START Information given

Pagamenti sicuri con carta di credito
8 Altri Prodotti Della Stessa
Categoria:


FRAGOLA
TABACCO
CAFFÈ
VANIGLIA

END Information given
START Information given

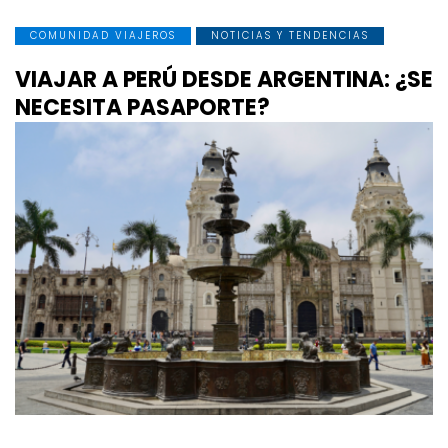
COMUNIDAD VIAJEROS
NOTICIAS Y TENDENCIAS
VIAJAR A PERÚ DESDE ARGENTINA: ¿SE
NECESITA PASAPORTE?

END Information given
START Information given

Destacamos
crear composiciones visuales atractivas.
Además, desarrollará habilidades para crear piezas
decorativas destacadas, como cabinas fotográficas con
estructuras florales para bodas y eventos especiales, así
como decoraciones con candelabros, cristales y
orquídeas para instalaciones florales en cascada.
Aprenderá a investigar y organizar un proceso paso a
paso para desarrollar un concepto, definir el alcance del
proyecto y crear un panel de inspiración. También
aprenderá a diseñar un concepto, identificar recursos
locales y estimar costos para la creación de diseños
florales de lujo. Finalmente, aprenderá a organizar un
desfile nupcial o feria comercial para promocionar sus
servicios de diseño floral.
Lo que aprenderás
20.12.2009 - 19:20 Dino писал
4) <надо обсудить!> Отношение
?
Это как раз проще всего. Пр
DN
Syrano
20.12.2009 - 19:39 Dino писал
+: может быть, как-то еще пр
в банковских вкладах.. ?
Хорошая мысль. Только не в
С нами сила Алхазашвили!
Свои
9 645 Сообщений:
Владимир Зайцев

END Information given

What to do: From the records above, show each line that contains the word "писал".

Result of this task:
20.12.2009 - 19:20 Dino писал
20.12.2009 - 19:39 Dino писал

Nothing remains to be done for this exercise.